* [What to work on] Where a picture appears, skip it; print everything else in the records exactly as it stands.

Start of Listed records

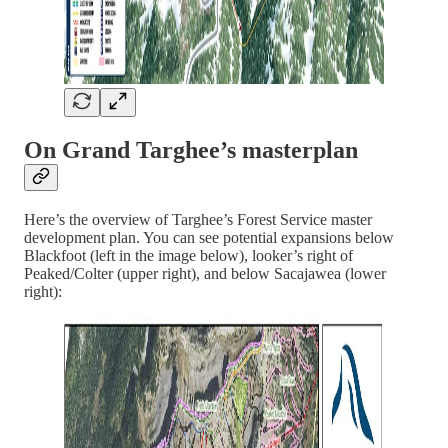
On Grand Targhee’s masterplan
Here’s the overview of Targhee’s Forest Service master
development plan. You can see potential expansions below
Blackfoot (left in the image below), looker’s right of
Peaked/Colter (upper right), and below Sacajawea (lower
right):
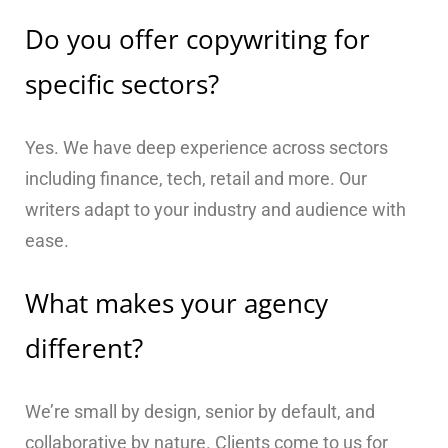
Do you offer copywriting for
specific sectors?
Yes. We have deep experience across sectors
including finance, tech, retail and more. Our
writers adapt to your industry and audience with
ease.
What makes your agency
different?
We’re small by design, senior by default, and
collaborative by nature. Clients come to us for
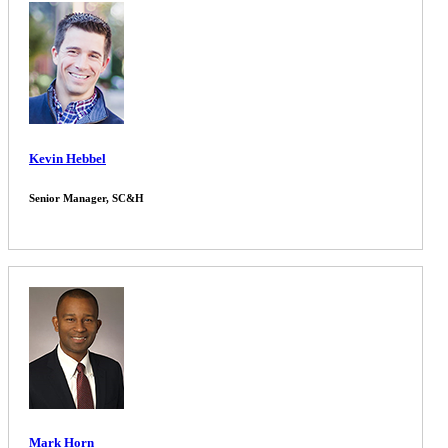
Kevin Hebbel
Senior Manager, SC&H
Mark Horn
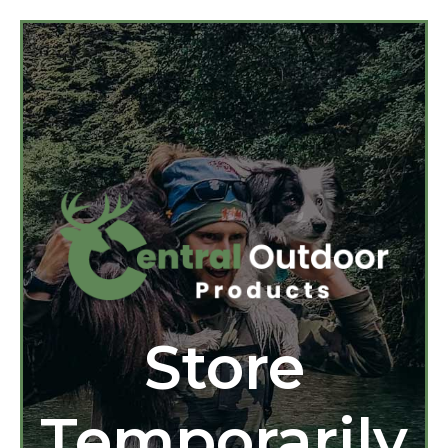
Store
Temporarily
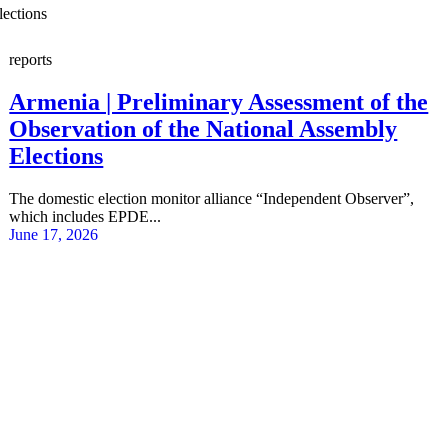
lections
reports
Armenia | Preliminary Assessment of the
Observation of the National Assembly
Elections
The domestic election monitor alliance “Independent Observer”,
which includes EPDE...
June 17, 2026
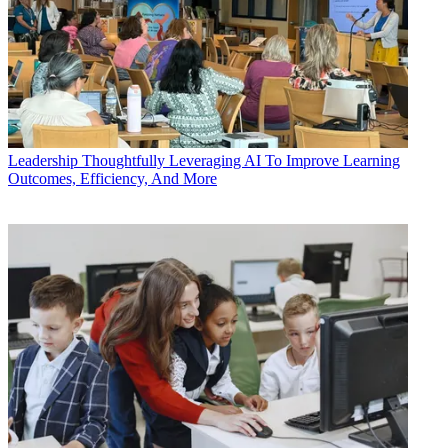
Leadership
Thoughtfully Leveraging AI To Improve Learning
Outcomes, Efficiency, And More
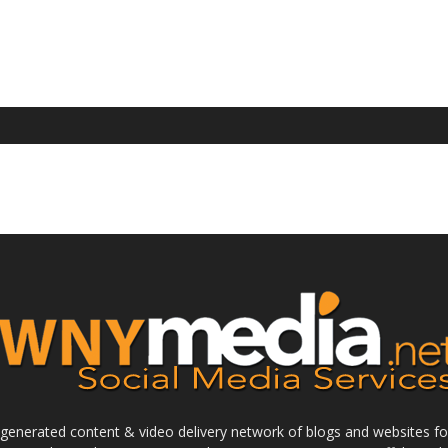
enerated content & video delivery network of blogs and websites foc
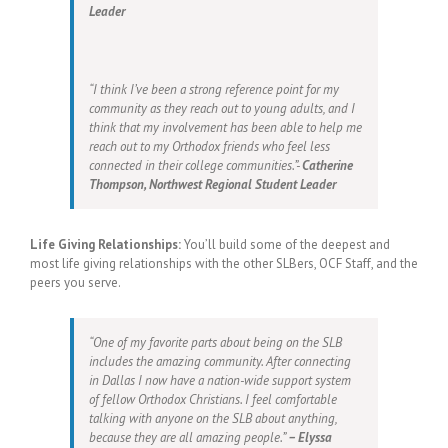
Leader
“I think I’ve been a strong reference point for my
community as they reach out to young adults, and I
think that my involvement has been able to help me
reach out to my Orthodox friends who feel less
connected in their college communities.”-
Catherine
Thompson, Northwest Regional Student Leader
Life Giving Relationships:
You’ll build some of the deepest and
most life giving relationships with the other SLBers, OCF Staff, and the
peers you serve.
“One of my favorite parts about being on the SLB
includes the amazing community. After connecting
in Dallas I now have a nation-wide support system
of fellow Orthodox Christians. I feel comfortable
talking with anyone on the SLB about anything,
because they are all amazing people.”
– Elyssa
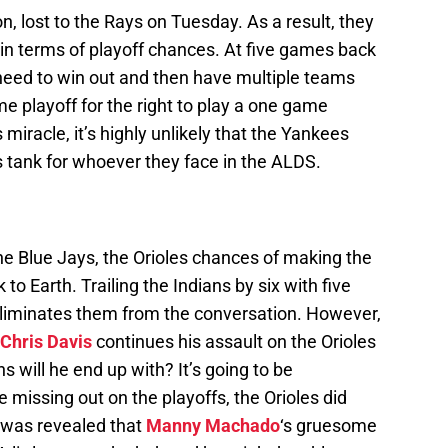
, lost to the Rays on Tuesday. As a result, they
e in terms of playoff chances. At five games back
need to win out and then have multiple teams
me playoff for the right to play a one game
is miracle, it’s highly unlikely that the Yankees
s tank for whoever they face in the ALDS.
the Blue Jays, the Orioles chances of making the
to Earth. Trailing the Indians by six with five
eliminates them from the conversation. However,
Chris Davis
continues his assault on the Orioles
will he end up with? It’s going to be
e missing out on the playoffs, the Orioles did
t was revealed that
Manny Machado
‘s gruesome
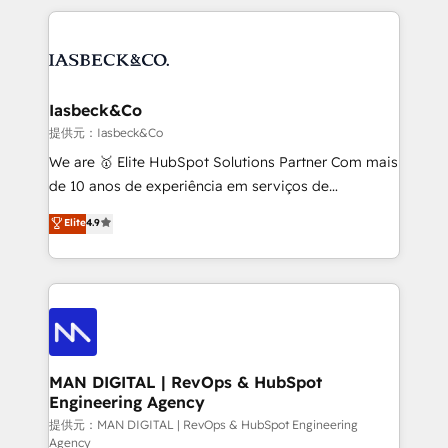
Marketo, PipeDrive? We handle it. - Digital GTM
the marketing and technology end of HubSpot,
strategy, demand gen that converts: multi-channel
creating impactful inbound marketing strategies
PPC, content, and messaging built for pipeline
from end-to-end. Teams of marketing specialists,
growth. With 82% of clients renewing retainers, we
developers, copywriters and designers work side by
must be doing something right. Proudly a HubSpot
side to meet the specific demands of every client
Iasbeck&Co
Elite Partner. Let’s talk!
and project. Dedicated HubSpot teams combine all
提供元：Iasbeck&Co
skills for HubSpot projects from strategy to
We are 🥇 Elite HubSpot Solutions Partner Com mais
implementation and training. Skilled in-house
de 10 anos de experiência em serviços de
developers are building HubSpot CMS websites and
consultoria, somos uma empresa especializada em
Elite
4.9
complex API integrations with external platforms.
desenvolver estratégias e implementar modelos de
Working from several campuses across Belgium, The
gestão para negócios que buscam escalar suas
Netherlands, Denmark and Sweden, iO currently
operações de receita. Atuamos diretamente nas
supports the growth of big and small companies
áreas de operação de receita (Marketing, Vendas e
such as Brussels Airport, Volvo, Farmaline, Agilitas,
Pós-vendas) e possuímos um histórico de mais de
Streamz and Michelin.
150 projetos implementados e mais de 10.000
profissionais capacitados. Ajudamos negócios a
MAN DIGITAL | RevOps & HubSpot
Engineering Agency
aumentarem sua capacidade de geração de valor
através de uma metodologia onde posicionamos o
提供元：MAN DIGITAL | RevOps & HubSpot Engineering
Agency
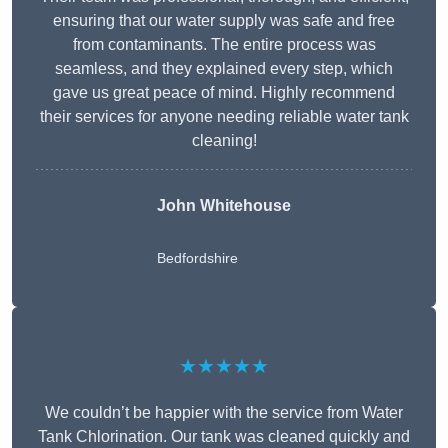
ensuring that our water supply was safe and free
from contaminants. The entire process was
seamless, and they explained every step, which
gave us great peace of mind. Highly recommend
their services for anyone needing reliable water tank
cleaning!
John Whitehouse
Bedfordshire
★★★★★
We couldn’t be happier with the service from Water
Tank Chlorination. Our tank was cleaned quickly and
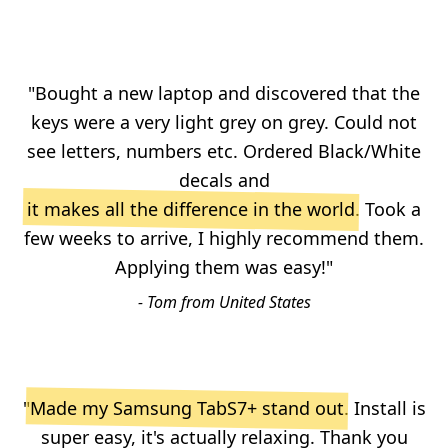
"Bought a new laptop and discovered that the
keys were a very light grey on grey. Could not
see letters, numbers etc. Ordered Black/White
decals and
it makes all the difference in the world
. Took a
few weeks to arrive, I highly recommend them.
Applying them was easy!"
- Tom from United States
"
Made my Samsung TabS7+ stand out
. Install is
super easy, it's actually relaxing. Thank you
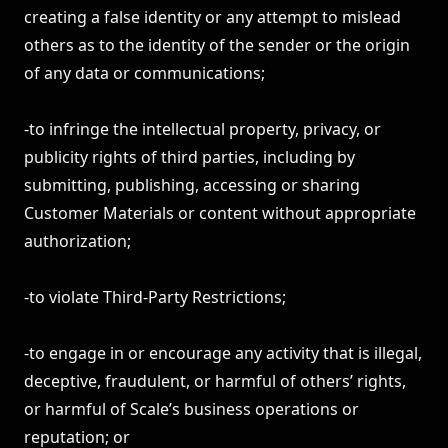
creating a false identity or any attempt to mislead
others as to the identity of the sender or the origin
of any data or communications;
-to infringe the intellectual property, privacy, or
publicity rights of third parties, including by
submitting, publishing, accessing or sharing
Customer Materials or content without appropriate
authorization;
-to violate Third-Party Restrictions;
-to engage in or encourage any activity that is illegal,
deceptive, fraudulent, or harmful of others’ rights,
or harmful of Scale’s business operations or
reputation; or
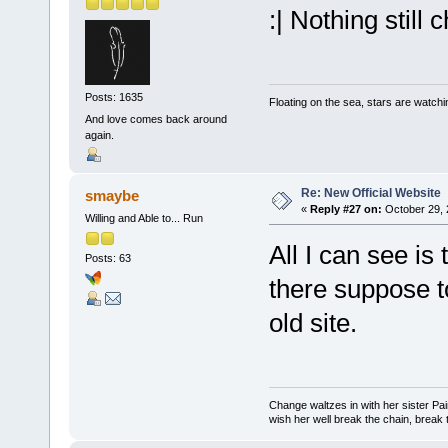
:| Nothing still
Posts: 1635
Floating on the sea, stars are watchi
And love comes back around
again.
Re: New Official Website
smaybe
«
Reply #27 on:
October 29, 
Willing and Able to... Run
All I can see is 
Posts: 63
there suppose t
old site.
Change waltzes in with her sister Pai
wish her well break the chain, break t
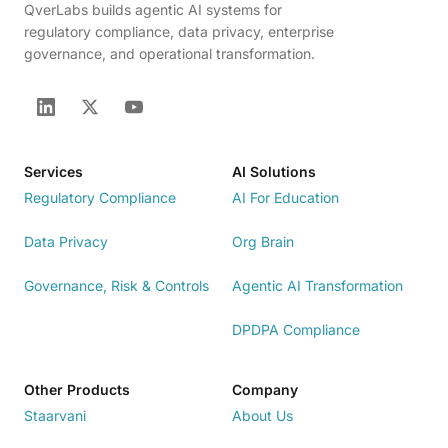
QverLabs builds agentic AI systems for
regulatory compliance, data privacy, enterprise
governance, and operational transformation.
Services
AI Solutions
Regulatory Compliance
AI For Education
Data Privacy
Org Brain
Governance, Risk & Controls
Agentic AI Transformation
DPDPA Compliance
Other Products
Company
Staarvani
About Us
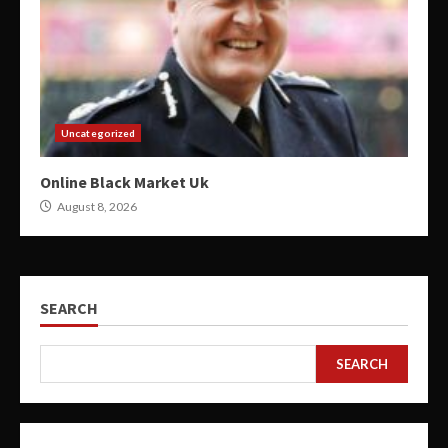
Uncategorized
Online Black Market Uk
August 8, 2026
SEARCH
SEARCH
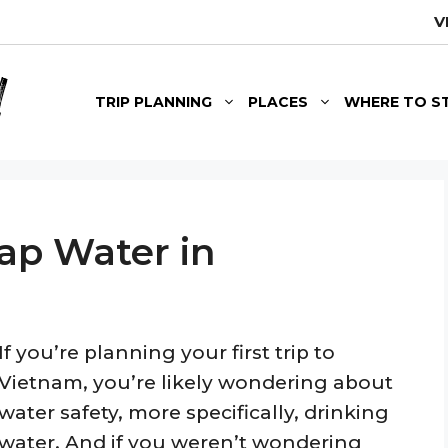
V
TRIP PLANNING
PLACES
WHERE TO S
Tap Water in
If you’re planning your first trip to
Vietnam, you’re likely wondering about
water safety, more specifically, drinking
water. And if you weren’t wondering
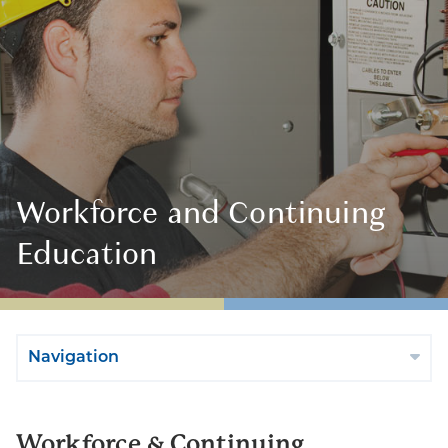
Workforce and Continuing
Education
Navigation
Workforce & Continuing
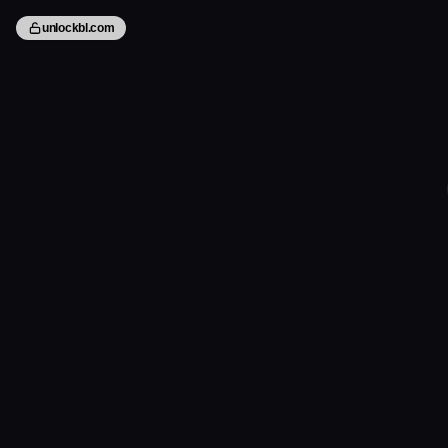
unlockbl.com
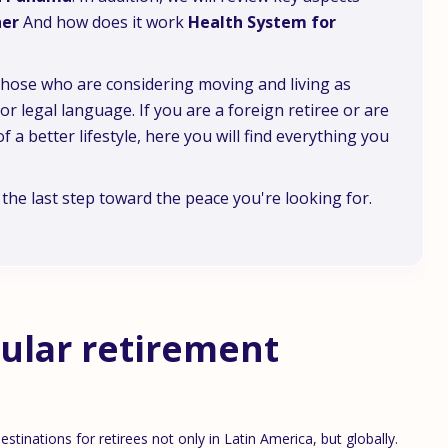
er
And how does it work
Health System for
 those who are considering moving and living as
 legal language. If you are a foreign retiree or are
f a better lifestyle, here you will find everything you
he last step toward the peace you're looking for.
ular retirement
tinations for retirees not only in Latin America, but globally.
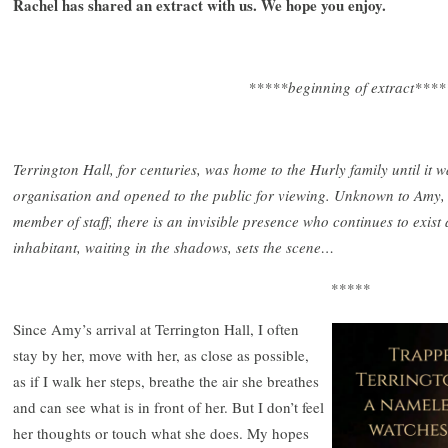
Rachel has shared an extract with us. We hope you enjoy.
*****beginning of extract****
Terrington Hall, for centuries, was home to the Hurly family until it 
organisation and opened to the public for viewing. Unknown to Amy,
member of staff, there is an invisible presence who continues to exist 
inhabitant, waiting in the shadows, sets the scene…
*****
Since Amy’s arrival at Terrington Hall, I often
stay by her, move with her, as close as possible,
as if I walk her steps, breathe the air she breathes
and can see what is in front of her. But I don’t feel
her thoughts or touch what she does. My hopes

End of Listed records

* [Exercise result]
On Grand Targhee’s masterplan
Here’s the overview of Targhee’s Forest Service master
development plan. You can see potential expansions below
Blackfoot (left in the image below), looker’s right of
Peaked/Colter (upper right), and below Sacajawea (lower
right):
Do you offer copywriting for
specific sectors?
Yes. We have deep experience across sectors
including finance, tech, retail and more. Our
writers adapt to your industry and audience with
ease.
What makes your agency
different?
We’re small by design, senior by default, and
collaborative by nature. Clients come to us for
Kevin Hebbel
Senior Manager, SC&H
Mark Horn
Store
Temporarily
lections
reports
Armenia | Preliminary Assessment of the
Observation of the National Assembly
Elections
The domestic election monitor alliance “Independent Observer”,
which includes EPDE...
June 17, 2026
Leadership
Thoughtfully Leveraging AI To Improve Learning
Outcomes, Efficiency, And More
enerated content & video delivery network of blogs and websites foc
Leader
“I think I’ve been a strong reference point for my
community as they reach out to young adults, and I
think that my involvement has been able to help me
reach out to my Orthodox friends who feel less
connected in their college communities.”-
Catherine
Thompson, Northwest Regional Student Leader
Life Giving Relationships:
You’ll build some of the deepest and
most life giving relationships with the other SLBers, OCF Staff, and the
peers you serve.
“One of my favorite parts about being on the SLB
includes the amazing community. After connecting
in Dallas I now have a nation-wide support system
of fellow Orthodox Christians. I feel comfortable
talking with anyone on the SLB about anything,
because they are all amazing people.”
– Elyssa
, lost to the Rays on Tuesday. As a result, they
e in terms of playoff chances. At five games back
need to win out and then have multiple teams
me playoff for the right to play a one game
is miracle, it’s highly unlikely that the Yankees
s tank for whoever they face in the ALDS.
the Blue Jays, the Orioles chances of making the
to Earth. Trailing the Indians by six with five
eliminates them from the conversation. However,
Chris Davis
continues his assault on the Orioles
will he end up with? It’s going to be
e missing out on the playoffs, the Orioles did
t was revealed that
Manny Machado
‘s gruesome
Marketo, PipeDrive? We handle it. - Digital GTM
the marketing and technology end of HubSpot,
strategy, demand gen that converts: multi-channel
creating impactful inbound marketing strategies
PPC, content, and messaging built for pipeline
from end-to-end. Teams of marketing specialists,
growth. With 82% of clients renewing retainers, we
developers, copywriters and designers work side by
must be doing something right. Proudly a HubSpot
side to meet the specific demands of every client
Iasbeck&Co
Elite Partner. Let’s talk!
and project. Dedicated HubSpot teams combine all
提供元：Iasbeck&Co
skills for HubSpot projects from strategy to
We are 🥇 Elite HubSpot Solutions Partner Com mais
implementation and training. Skilled in-house
de 10 anos de experiência em serviços de
developers are building HubSpot CMS websites and
consultoria, somos uma empresa especializada em
Elite
4.9
complex API integrations with external platforms.
desenvolver estratégias e implementar modelos de
Working from several campuses across Belgium, The
gestão para negócios que buscam escalar suas
Netherlands, Denmark and Sweden, iO currently
operações de receita. Atuamos diretamente nas
supports the growth of big and small companies
áreas de operação de receita (Marketing, Vendas e
such as Brussels Airport, Volvo, Farmaline, Agilitas,
Pós-vendas) e possuímos um histórico de mais de
Streamz and Michelin.
150 projetos implementados e mais de 10.000
profissionais capacitados. Ajudamos negócios a
MAN DIGITAL | RevOps & HubSpot
Engineering Agency
aumentarem sua capacidade de geração de valor
através de uma metodologia onde posicionamos o
提供元：MAN DIGITAL | RevOps & HubSpot Engineering
Agency
ensuring that our water supply was safe and free
from contaminants. The entire process was
seamless, and they explained every step, which
gave us great peace of mind. Highly recommend
their services for anyone needing reliable water tank
cleaning!
John Whitehouse
Bedfordshire
★★★★★
We couldn’t be happier with the service from Water
Tank Chlorination. Our tank was cleaned quickly and
"Bought a new laptop and discovered that the
keys were a very light grey on grey. Could not
see letters, numbers etc. Ordered Black/White
decals and
it makes all the difference in the world
. Took a
few weeks to arrive, I highly recommend them.
Applying them was easy!"
- Tom from United States
"
Made my Samsung TabS7+ stand out
. Install is
super easy, it's actually relaxing. Thank you
creating a false identity or any attempt to mislead
others as to the identity of the sender or the origin
of any data or communications;
-to infringe the intellectual property, privacy, or
publicity rights of third parties, including by
submitting, publishing, accessing or sharing
Customer Materials or content without appropriate
authorization;
-to violate Third-Party Restrictions;
-to engage in or encourage any activity that is illegal,
deceptive, fraudulent, or harmful of others’ rights,
or harmful of Scale’s business operations or
reputation; or
:| Nothing still
Posts: 1635
Floating on the sea, stars are watchi
And love comes back around
again.
Re: New Official Website
smaybe
«
Reply #27 on:
October 29, 
Willing and Able to... Run
All I can see is 
Posts: 63
there suppose t
old site.
Change waltzes in with her sister Pai
wish her well break the chain, break t
QverLabs builds agentic AI systems for
regulatory compliance, data privacy, enterprise
governance, and operational transformation.
Services
AI Solutions
Regulatory Compliance
AI For Education
Data Privacy
Org Brain
Governance, Risk & Controls
Agentic AI Transformation
DPDPA Compliance
Other Products
Company
Staarvani
About Us
Uncategorized
Online Black Market Uk
August 8, 2026
SEARCH
SEARCH
V
TRIP PLANNING
PLACES
WHERE TO S
Tap Water in
If you’re planning your first trip to
Vietnam, you’re likely wondering about
water safety, more specifically, drinking
water. And if you weren’t wondering
Workforce and Continuing
Education
Navigation
Workforce & Continuing
unlockbl.com
er
And how does it work
Health System for
 those who are considering moving and living as
 legal language. If you are a foreign retiree or are
f a better lifestyle, here you will find everything you
he last step toward the peace you're looking for.
ular retirement
tinations for retirees not only in Latin America, but globally.
Rachel has shared an extract with us. We hope you enjoy.
*****beginning of extract****
Terrington Hall, for centuries, was home to the Hurly family until it 
organisation and opened to the public for viewing. Unknown to Amy,
member of staff, there is an invisible presence who continues to exist 
inhabitant, waiting in the shadows, sets the scene…
*****
Since Amy’s arrival at Terrington Hall, I often
stay by her, move with her, as close as possible,
as if I walk her steps, breathe the air she breathes
and can see what is in front of her. But I don’t feel
her thoughts or touch what she does. My hopes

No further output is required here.